部屋で二人切りになってみたいと思っていたけど、今まで潤さんは部屋に誘うことはしなかった。私からも部屋に誘わなかった。でも、花火に誘ってくれた。嬉しい!


土曜日、私は朝から落ち着かない。私が潤さんの部屋に行くのは風邪で寝込んだ時以来だ。風邪で寝込んでいた時はお付き合いを始める前だったから、仕事の一環と割り切っていた。


お付き合いを始めてから部屋を訪ねるということがどういうことか分かっていた。そして、私は相当な覚悟をして受け入れた。潤さんもそれが分かっていると思う。


それなら悔いのないようにできるだけ可愛く着飾って気に入ってもらうことにしよう。まず、シャワーを浴びる。

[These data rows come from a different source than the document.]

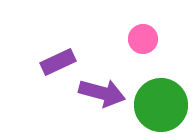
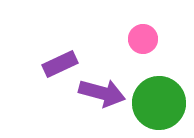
purple rectangle: moved 2 px right, 2 px down
green circle: moved 2 px left, 2 px up
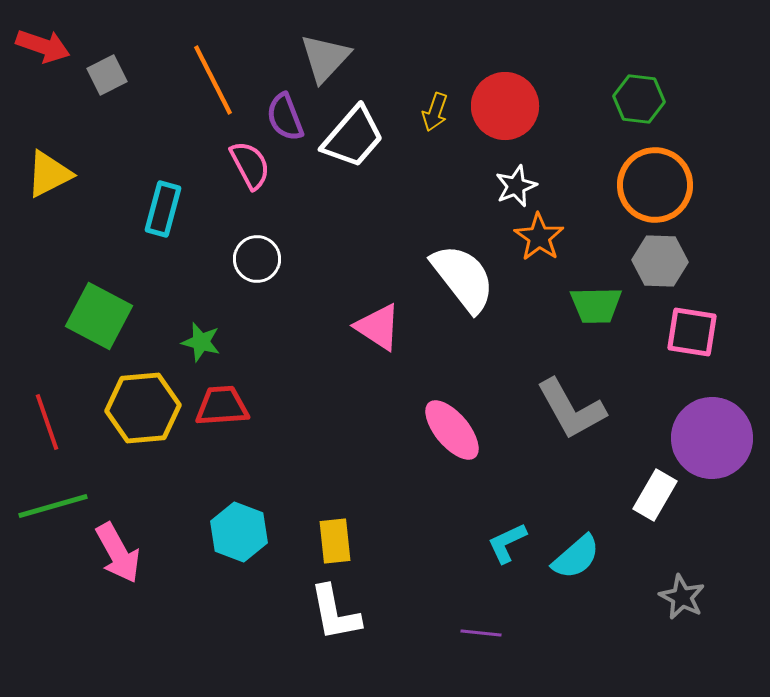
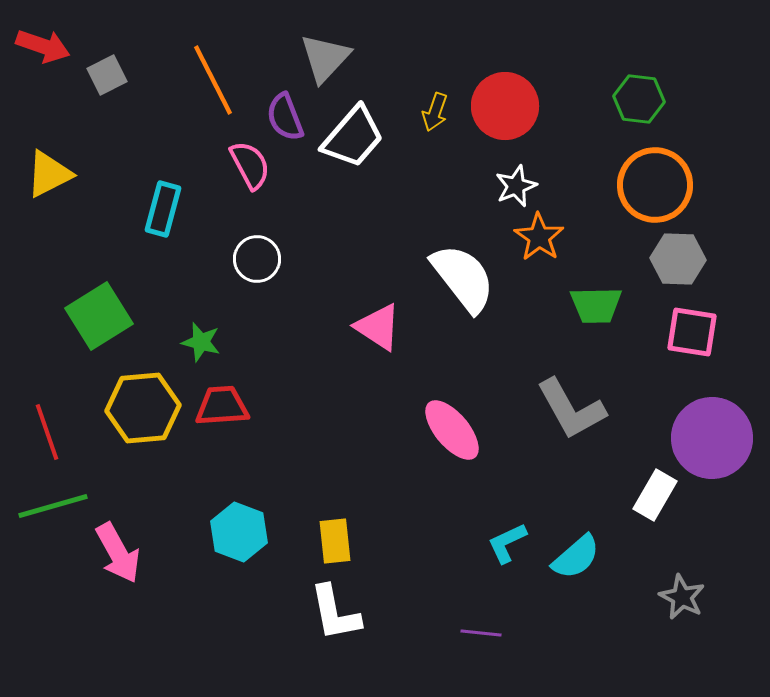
gray hexagon: moved 18 px right, 2 px up
green square: rotated 30 degrees clockwise
red line: moved 10 px down
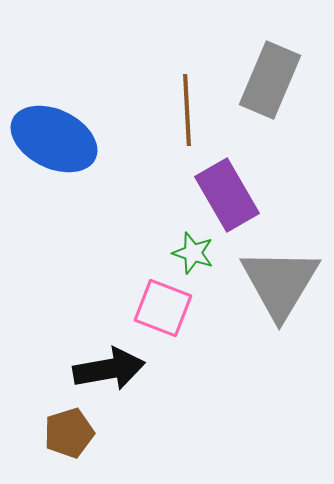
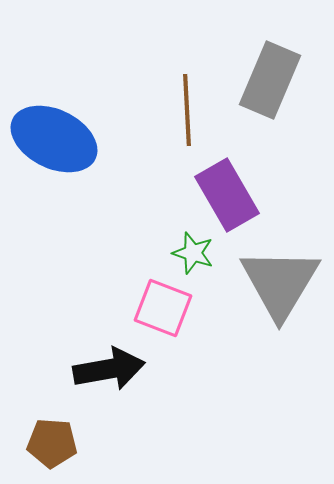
brown pentagon: moved 17 px left, 10 px down; rotated 21 degrees clockwise
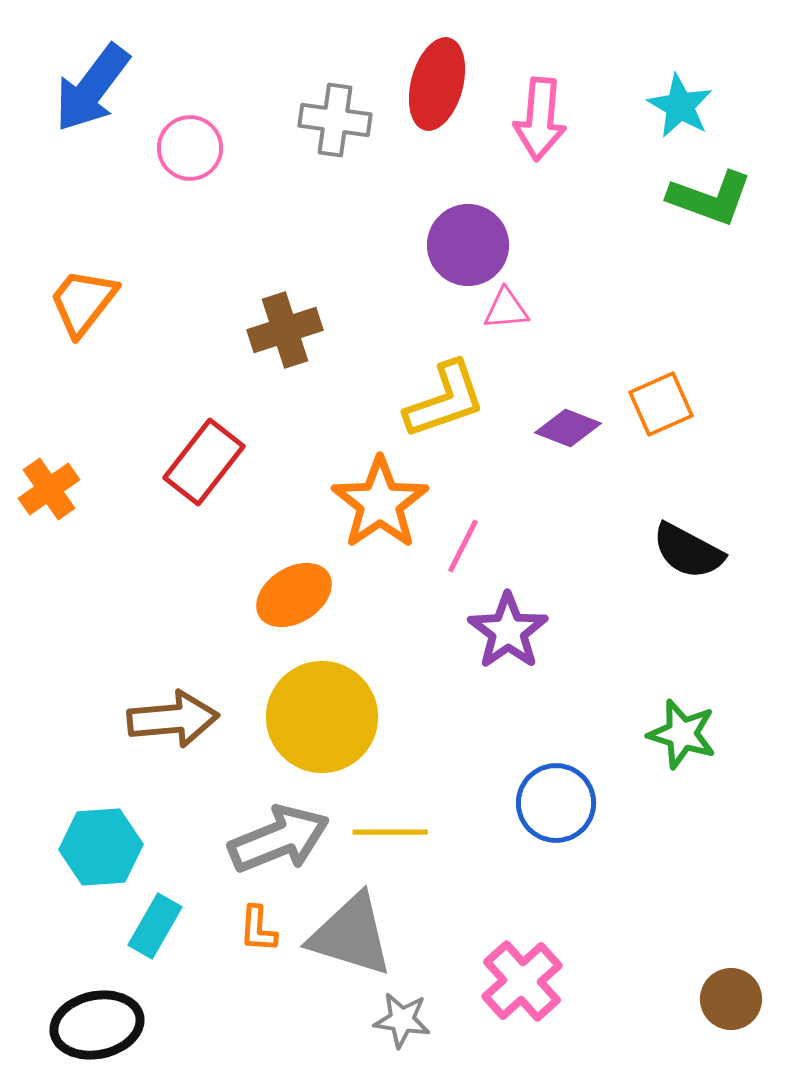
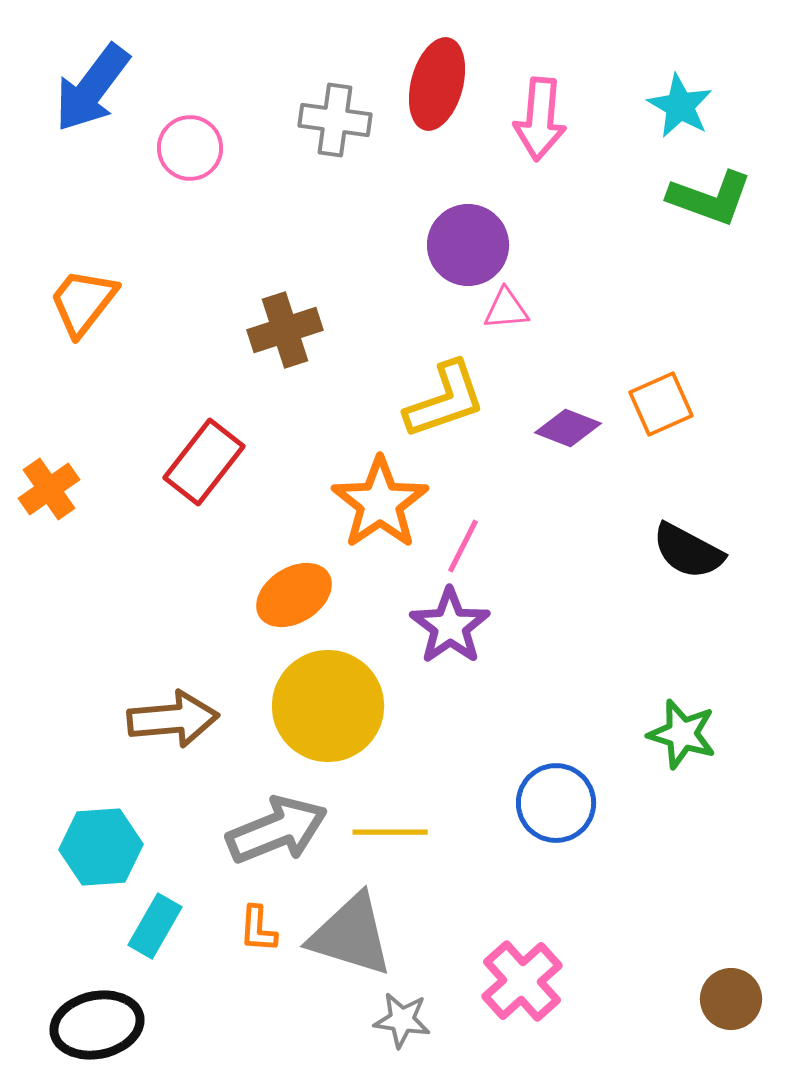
purple star: moved 58 px left, 5 px up
yellow circle: moved 6 px right, 11 px up
gray arrow: moved 2 px left, 9 px up
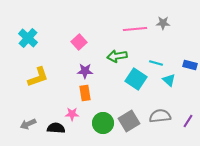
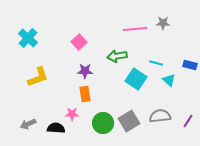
orange rectangle: moved 1 px down
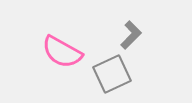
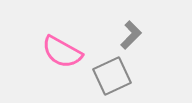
gray square: moved 2 px down
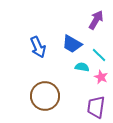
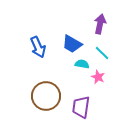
purple arrow: moved 4 px right, 4 px down; rotated 18 degrees counterclockwise
cyan line: moved 3 px right, 2 px up
cyan semicircle: moved 3 px up
pink star: moved 3 px left
brown circle: moved 1 px right
purple trapezoid: moved 15 px left
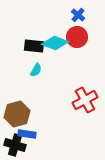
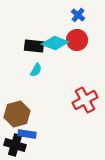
red circle: moved 3 px down
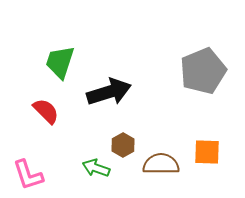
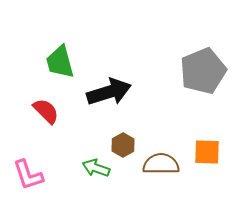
green trapezoid: rotated 33 degrees counterclockwise
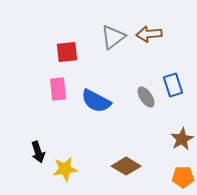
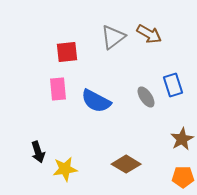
brown arrow: rotated 145 degrees counterclockwise
brown diamond: moved 2 px up
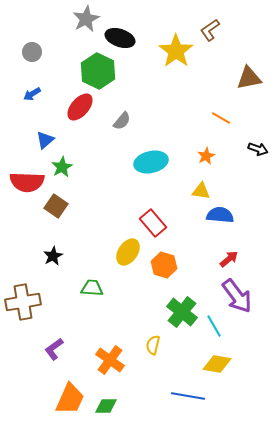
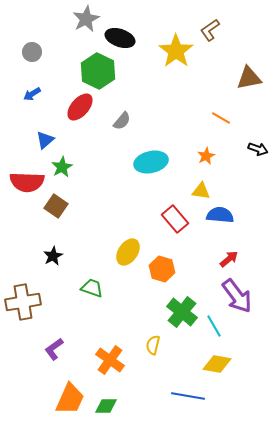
red rectangle: moved 22 px right, 4 px up
orange hexagon: moved 2 px left, 4 px down
green trapezoid: rotated 15 degrees clockwise
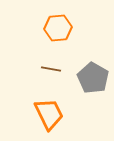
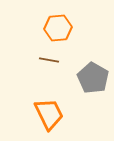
brown line: moved 2 px left, 9 px up
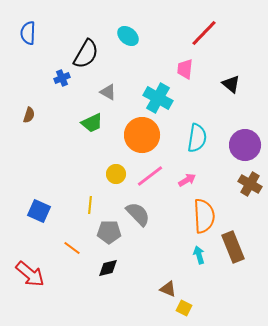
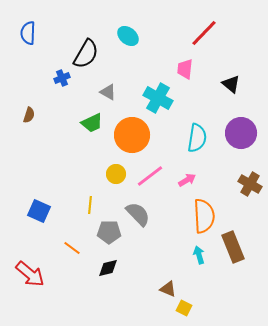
orange circle: moved 10 px left
purple circle: moved 4 px left, 12 px up
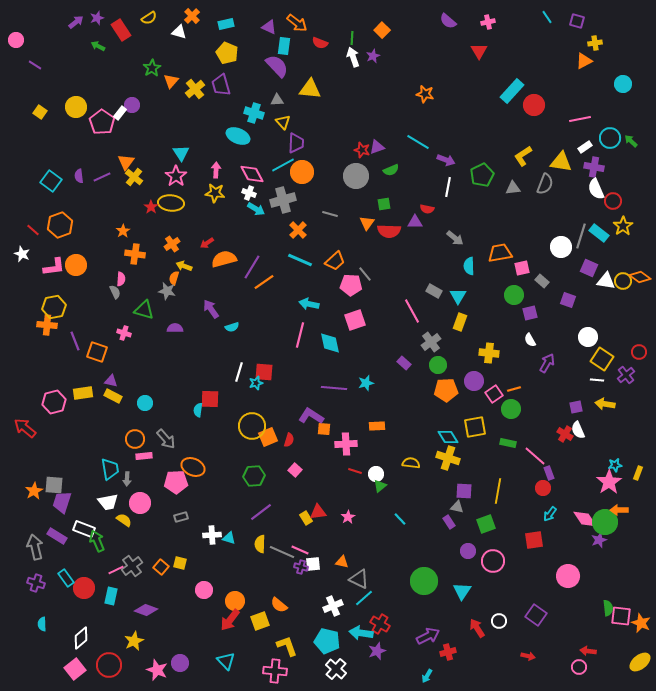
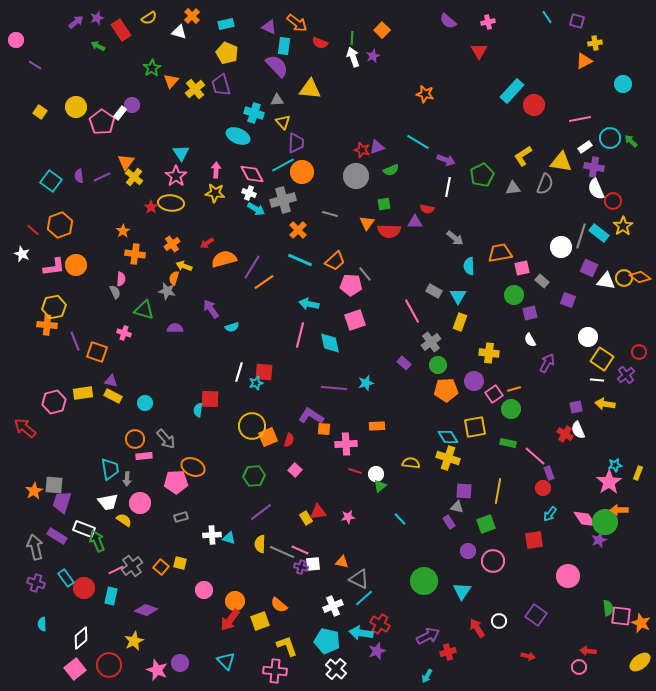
yellow circle at (623, 281): moved 1 px right, 3 px up
pink star at (348, 517): rotated 24 degrees clockwise
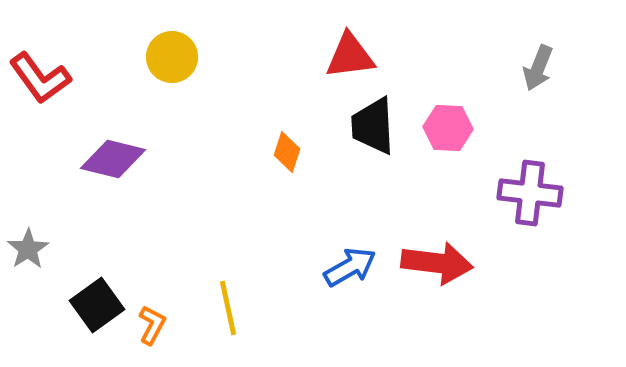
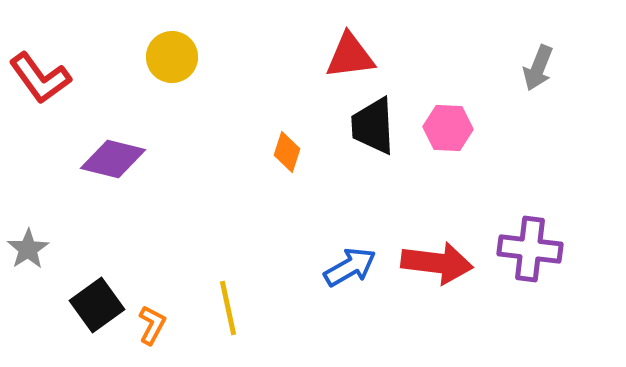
purple cross: moved 56 px down
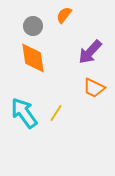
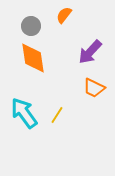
gray circle: moved 2 px left
yellow line: moved 1 px right, 2 px down
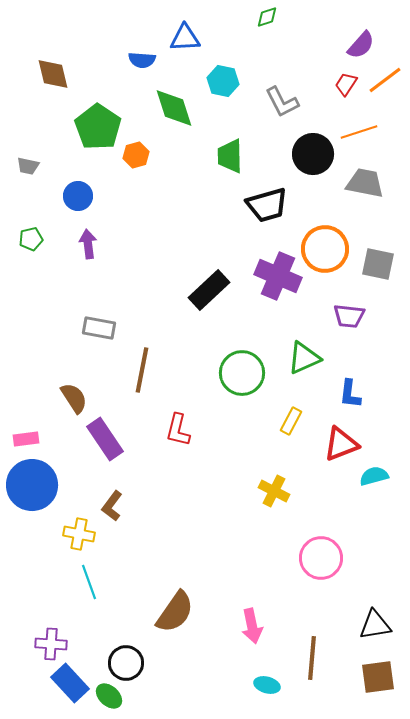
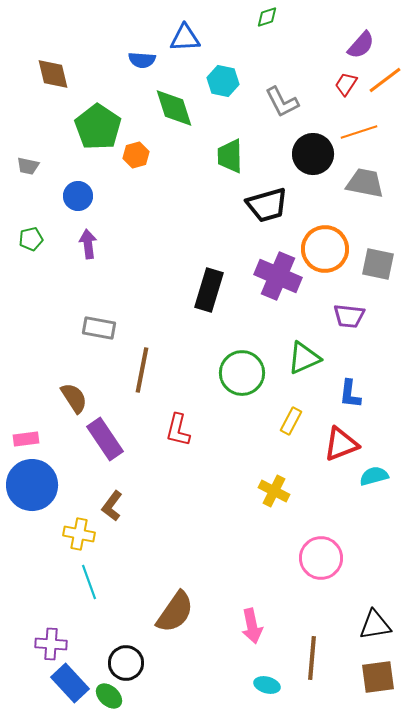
black rectangle at (209, 290): rotated 30 degrees counterclockwise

母が作ってくれた黄色地に大きな赤い花模様の浴衣と赤い帯と下駄があった。着つけは母から教わっていたので何とか着ることができた。髪をアップにして留める。


お泊りになった時のための着替え一式を準備。あれは潤さんが準備していると思う。会社の帰りに買っておいたチーズの詰合せを持っていくことにした。これで準備OK。


6時丁度にチャイムを鳴らす。入口のドアロックが解除される。エレベーターで部屋に向かう。部屋のチャイムを鳴らす。潤さんがドアーを開けて私を奥に招き入れてくれる。


浴衣姿の私をジッと見つめている。私はその横をすり抜けて窓際までゆっくり歩いて行って外を見る。ここではできるだけ潤さんが望むように振舞おうと思う。


「花火の準備がしてあるのが見えますね。本当にここは特等席ですね。楽しみです」


「まだ明るい今のうちに飲んだり食べたりしよう。暗くならないと始まらないから、7時過ぎまで時間がある」


「準備するのをお手伝いします。おいしそうなチーズがあったので、持ってきました」


「ありがとう。お酒は何にする? ビール、赤ワイン、缶チュウハイ、ジンジャエール、ジュース、何でもあるよ」


「赤ワインをいただきます。ここなら酔っ払っても心配いりませんから」


「僕も付き合うよ」


二人で赤ワインを飲んで、私の持ってきたチーズやオードブルを食べる。日没が近いが、外はまだ30℃以上ある。室内は冷房が効いていて快適。


二人はベッドに寄りかかって、日が沈んで外が少しずつ暗くなっていくのを見ている。私のグラスのワインが少なくなっていると潤さんが注いでくれる。


「この赤ワインおいしいですね。少し酔いが回ってきたみたいで、肩に寄り掛かっていいですか」


「いいよ。僕も気持ちよくなってきた」


お互い寄りかかる。潤さんは私の手を握っている。いろいろ食べてお腹が膨れたのとアルコールが入ったので、眠くなった。知らないうちに二人はもたれ合って眠ってしまったみたい。


「ドーン」と大きな音で目が覚めた。もう外はすっかり暗くなっている。潤さんも気が付いたみたいで、目が覚めたところだった。


「花火が始まった」


「眠っていたみたいですね」


「ベランダへ出よう」


ガラス戸を開けてベランダに出ると、ムッとした暑さだけど、時々、川風が吹いて不快なほどではない。どんどん花火が上がる。


はじめは立ってみていたけど、しばらくすると部屋の端に二人腰を下ろして寄りかかりながら花火を見ている。


「とってもきれい」


「良く見えるね。部屋の明かりを落としたほうが見やすいと思う」


部屋の明かりを落としてくれた。私は花火を見ながら潤さんの手を握る。肩に頭を寄せて甘える。腕に私の腕が密着するので潤さんは肩に手を廻す。私は身体を潤さんに預ける。良い感じになったのでよかった。


潤さんは身体を固くしているみたいで、花火より神経が私の方に向かっているのが分かる。でもこうして身体を寄せ合っているとなぜかほっとする。満ち足りた気持ち。


潤さんが私の顔を横目で見ている。私は花火を見ながら、それとなく潤さんの腰に腕を廻す。


花火が終わった。長いようであっという間だった。終わってからもしばらく二人は動こうとしなかった。このままこうしていたかったから。どちらからでもなく、自然にキスをした。潤さんに抱きつくとしっかり抱きしめてくれる。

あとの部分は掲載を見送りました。